== Segment start ==

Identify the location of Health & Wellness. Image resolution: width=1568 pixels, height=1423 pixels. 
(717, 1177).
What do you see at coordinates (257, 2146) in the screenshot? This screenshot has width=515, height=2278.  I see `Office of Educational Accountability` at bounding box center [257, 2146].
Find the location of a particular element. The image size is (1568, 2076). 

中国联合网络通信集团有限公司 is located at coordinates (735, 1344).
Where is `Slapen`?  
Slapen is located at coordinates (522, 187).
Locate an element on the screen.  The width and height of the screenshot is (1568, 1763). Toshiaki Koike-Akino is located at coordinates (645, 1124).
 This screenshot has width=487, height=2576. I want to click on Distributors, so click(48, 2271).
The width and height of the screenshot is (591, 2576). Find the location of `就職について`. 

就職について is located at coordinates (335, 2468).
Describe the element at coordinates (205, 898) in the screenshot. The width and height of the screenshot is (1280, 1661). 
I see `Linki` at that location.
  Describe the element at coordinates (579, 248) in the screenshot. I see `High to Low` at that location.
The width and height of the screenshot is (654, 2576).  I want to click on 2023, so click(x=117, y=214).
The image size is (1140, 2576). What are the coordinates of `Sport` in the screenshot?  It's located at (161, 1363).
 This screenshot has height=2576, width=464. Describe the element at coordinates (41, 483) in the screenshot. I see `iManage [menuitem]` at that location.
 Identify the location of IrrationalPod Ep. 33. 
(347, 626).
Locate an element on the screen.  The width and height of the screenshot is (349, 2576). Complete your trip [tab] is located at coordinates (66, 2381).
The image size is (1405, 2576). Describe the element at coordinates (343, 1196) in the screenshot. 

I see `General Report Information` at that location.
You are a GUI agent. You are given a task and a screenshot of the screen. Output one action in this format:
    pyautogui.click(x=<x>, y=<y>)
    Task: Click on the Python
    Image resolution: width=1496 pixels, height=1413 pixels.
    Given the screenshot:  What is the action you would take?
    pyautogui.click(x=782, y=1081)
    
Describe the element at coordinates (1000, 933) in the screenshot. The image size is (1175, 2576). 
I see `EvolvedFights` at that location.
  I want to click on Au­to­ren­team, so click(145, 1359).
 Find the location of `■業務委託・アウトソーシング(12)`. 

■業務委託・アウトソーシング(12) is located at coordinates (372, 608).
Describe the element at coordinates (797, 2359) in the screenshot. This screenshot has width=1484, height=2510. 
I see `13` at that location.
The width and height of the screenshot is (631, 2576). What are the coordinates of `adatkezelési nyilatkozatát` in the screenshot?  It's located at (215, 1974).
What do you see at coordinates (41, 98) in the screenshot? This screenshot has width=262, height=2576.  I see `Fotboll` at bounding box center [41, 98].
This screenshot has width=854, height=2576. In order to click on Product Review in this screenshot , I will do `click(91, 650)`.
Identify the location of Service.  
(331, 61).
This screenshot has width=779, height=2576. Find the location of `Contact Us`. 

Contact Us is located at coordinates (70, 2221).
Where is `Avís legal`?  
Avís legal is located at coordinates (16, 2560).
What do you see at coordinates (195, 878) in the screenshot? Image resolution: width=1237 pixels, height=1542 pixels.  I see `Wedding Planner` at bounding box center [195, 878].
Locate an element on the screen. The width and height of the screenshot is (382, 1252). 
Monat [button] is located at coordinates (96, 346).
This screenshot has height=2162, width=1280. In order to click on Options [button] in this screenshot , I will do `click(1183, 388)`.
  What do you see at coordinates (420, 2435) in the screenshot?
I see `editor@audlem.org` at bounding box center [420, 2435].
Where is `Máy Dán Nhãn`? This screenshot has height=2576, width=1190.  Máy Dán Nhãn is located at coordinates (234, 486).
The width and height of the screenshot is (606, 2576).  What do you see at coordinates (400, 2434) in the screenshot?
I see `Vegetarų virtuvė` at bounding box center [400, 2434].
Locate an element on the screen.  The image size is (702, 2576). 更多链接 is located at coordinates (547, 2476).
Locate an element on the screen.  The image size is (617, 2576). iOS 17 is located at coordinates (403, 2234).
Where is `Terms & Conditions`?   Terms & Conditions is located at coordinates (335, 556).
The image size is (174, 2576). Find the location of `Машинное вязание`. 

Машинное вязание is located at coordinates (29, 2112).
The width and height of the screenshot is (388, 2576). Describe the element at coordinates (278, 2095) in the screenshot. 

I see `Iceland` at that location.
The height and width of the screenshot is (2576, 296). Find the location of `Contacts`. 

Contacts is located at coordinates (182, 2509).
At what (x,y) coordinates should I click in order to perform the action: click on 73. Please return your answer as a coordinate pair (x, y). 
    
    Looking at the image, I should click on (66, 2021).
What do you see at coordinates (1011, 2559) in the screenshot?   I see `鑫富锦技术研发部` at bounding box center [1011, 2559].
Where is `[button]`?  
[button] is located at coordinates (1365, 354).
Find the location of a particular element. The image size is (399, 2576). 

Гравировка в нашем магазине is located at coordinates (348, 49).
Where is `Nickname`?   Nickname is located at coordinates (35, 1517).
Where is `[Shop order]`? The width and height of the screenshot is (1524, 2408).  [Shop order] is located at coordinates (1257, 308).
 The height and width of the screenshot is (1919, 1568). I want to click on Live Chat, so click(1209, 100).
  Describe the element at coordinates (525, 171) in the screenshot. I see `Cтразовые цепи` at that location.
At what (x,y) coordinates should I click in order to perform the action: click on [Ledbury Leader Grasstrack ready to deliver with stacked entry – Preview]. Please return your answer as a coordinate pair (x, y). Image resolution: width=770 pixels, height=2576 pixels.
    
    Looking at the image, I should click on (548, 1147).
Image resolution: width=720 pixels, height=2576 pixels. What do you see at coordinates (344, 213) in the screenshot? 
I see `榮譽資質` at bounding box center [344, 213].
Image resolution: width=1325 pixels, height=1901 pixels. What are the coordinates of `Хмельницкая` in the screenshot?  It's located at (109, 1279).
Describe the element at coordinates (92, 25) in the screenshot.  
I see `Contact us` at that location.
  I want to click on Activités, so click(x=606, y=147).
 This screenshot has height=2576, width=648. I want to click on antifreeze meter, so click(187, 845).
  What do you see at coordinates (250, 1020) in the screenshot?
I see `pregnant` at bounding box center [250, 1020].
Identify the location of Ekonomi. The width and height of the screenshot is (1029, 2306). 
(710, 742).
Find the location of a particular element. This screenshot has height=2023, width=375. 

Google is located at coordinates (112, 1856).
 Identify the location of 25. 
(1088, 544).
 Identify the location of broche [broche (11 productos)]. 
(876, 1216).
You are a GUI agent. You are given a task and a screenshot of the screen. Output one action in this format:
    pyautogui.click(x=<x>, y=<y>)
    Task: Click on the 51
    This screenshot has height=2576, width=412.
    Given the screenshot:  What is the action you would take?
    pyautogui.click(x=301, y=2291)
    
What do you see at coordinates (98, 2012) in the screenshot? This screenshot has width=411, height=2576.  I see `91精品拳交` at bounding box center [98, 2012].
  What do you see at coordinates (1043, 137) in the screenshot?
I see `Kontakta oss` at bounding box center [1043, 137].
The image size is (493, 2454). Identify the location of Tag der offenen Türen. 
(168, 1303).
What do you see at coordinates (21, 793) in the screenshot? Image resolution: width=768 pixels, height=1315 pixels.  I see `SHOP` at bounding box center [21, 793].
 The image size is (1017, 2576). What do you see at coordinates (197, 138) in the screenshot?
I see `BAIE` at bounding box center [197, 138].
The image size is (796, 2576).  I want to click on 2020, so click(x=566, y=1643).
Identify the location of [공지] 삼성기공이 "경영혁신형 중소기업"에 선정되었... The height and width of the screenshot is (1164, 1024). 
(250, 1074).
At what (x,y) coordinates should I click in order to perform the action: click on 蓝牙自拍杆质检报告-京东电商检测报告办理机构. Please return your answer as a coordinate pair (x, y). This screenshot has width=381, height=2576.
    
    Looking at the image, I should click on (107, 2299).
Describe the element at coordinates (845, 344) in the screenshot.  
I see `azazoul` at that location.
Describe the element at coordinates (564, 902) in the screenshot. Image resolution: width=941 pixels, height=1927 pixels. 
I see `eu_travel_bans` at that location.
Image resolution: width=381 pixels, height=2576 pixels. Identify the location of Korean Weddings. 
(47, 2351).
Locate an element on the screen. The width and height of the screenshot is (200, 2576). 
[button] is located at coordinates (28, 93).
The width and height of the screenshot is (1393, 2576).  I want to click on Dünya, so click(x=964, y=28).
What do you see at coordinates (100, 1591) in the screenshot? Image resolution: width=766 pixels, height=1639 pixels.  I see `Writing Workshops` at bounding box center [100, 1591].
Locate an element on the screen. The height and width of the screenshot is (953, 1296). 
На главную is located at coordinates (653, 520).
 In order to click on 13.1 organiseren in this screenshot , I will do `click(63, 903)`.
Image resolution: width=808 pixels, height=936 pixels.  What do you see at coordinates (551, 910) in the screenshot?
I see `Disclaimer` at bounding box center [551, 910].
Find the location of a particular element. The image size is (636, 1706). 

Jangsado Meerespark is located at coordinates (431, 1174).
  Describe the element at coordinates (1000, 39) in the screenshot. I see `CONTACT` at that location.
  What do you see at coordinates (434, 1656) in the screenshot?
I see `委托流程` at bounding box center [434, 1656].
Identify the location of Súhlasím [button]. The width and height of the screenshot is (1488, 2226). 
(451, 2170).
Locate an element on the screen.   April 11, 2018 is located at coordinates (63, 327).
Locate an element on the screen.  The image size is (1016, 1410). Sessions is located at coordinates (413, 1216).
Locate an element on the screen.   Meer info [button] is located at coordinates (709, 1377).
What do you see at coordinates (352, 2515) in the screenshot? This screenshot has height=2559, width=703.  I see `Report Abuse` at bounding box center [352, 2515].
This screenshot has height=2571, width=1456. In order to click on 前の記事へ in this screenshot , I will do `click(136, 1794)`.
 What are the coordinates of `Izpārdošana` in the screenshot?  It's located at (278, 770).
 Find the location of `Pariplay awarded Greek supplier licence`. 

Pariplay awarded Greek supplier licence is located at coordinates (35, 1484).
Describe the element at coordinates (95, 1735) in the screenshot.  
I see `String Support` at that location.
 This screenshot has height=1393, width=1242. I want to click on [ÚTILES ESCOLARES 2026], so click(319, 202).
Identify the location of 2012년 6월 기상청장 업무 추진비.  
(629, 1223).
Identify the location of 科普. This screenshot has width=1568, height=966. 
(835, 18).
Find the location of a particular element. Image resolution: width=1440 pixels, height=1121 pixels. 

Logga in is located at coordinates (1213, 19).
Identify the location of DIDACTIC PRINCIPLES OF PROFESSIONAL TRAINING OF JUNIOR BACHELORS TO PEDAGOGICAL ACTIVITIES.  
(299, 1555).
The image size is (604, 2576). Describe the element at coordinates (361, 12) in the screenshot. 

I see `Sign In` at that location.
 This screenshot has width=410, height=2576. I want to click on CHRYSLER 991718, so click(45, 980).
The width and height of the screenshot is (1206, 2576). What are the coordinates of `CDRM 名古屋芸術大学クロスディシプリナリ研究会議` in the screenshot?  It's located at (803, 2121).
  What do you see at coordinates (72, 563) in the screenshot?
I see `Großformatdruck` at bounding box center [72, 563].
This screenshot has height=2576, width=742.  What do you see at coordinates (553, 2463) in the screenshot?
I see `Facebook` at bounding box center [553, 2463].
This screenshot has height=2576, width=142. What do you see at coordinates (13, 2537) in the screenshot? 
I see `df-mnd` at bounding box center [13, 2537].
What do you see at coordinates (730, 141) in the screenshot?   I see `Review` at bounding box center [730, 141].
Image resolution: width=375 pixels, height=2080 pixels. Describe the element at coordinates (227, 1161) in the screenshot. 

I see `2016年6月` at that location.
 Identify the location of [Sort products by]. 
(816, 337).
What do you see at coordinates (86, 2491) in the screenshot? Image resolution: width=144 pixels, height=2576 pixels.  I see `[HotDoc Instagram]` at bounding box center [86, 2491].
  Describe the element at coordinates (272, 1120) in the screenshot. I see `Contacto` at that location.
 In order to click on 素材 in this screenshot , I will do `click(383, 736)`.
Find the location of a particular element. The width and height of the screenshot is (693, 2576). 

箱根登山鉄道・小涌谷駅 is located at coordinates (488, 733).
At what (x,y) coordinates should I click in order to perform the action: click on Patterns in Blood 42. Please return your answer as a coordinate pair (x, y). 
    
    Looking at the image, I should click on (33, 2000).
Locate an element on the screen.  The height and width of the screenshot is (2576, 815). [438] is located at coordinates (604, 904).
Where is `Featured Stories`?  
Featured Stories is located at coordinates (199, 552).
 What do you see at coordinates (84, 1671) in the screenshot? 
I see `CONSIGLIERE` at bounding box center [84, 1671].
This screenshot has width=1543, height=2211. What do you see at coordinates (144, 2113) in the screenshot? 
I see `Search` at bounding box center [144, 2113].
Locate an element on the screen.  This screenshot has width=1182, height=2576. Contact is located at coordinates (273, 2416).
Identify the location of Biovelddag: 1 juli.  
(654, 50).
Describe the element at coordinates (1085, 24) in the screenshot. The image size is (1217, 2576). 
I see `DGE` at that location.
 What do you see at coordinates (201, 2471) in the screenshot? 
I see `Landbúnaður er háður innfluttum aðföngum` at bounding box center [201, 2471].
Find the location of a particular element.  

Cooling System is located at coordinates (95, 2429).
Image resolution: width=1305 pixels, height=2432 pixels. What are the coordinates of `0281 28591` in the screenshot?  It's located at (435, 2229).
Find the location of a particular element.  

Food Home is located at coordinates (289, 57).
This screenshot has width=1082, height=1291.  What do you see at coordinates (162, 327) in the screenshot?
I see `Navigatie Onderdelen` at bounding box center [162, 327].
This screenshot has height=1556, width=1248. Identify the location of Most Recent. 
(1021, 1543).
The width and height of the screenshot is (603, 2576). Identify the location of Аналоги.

== Segment end ==

Instructions to follow:
From the listing above, repeat exactly the lines starting at the line that includes "is (1568, 2076)." and ending at the line that includes "The width and height of the screenshot is (654, 2576).", with nothing outside that span.

Result of this task:
Find the location of a particular element. The image size is (1568, 2076). 

中国联合网络通信集团有限公司 is located at coordinates (735, 1344).
Where is `Slapen`?  
Slapen is located at coordinates (522, 187).
Locate an element on the screen.  The width and height of the screenshot is (1568, 1763). Toshiaki Koike-Akino is located at coordinates (645, 1124).
 This screenshot has width=487, height=2576. I want to click on Distributors, so click(48, 2271).
The width and height of the screenshot is (591, 2576). Find the location of `就職について`. 

就職について is located at coordinates (335, 2468).
Describe the element at coordinates (205, 898) in the screenshot. The width and height of the screenshot is (1280, 1661). 
I see `Linki` at that location.
  Describe the element at coordinates (579, 248) in the screenshot. I see `High to Low` at that location.
The width and height of the screenshot is (654, 2576).  I want to click on 2023, so click(x=117, y=214).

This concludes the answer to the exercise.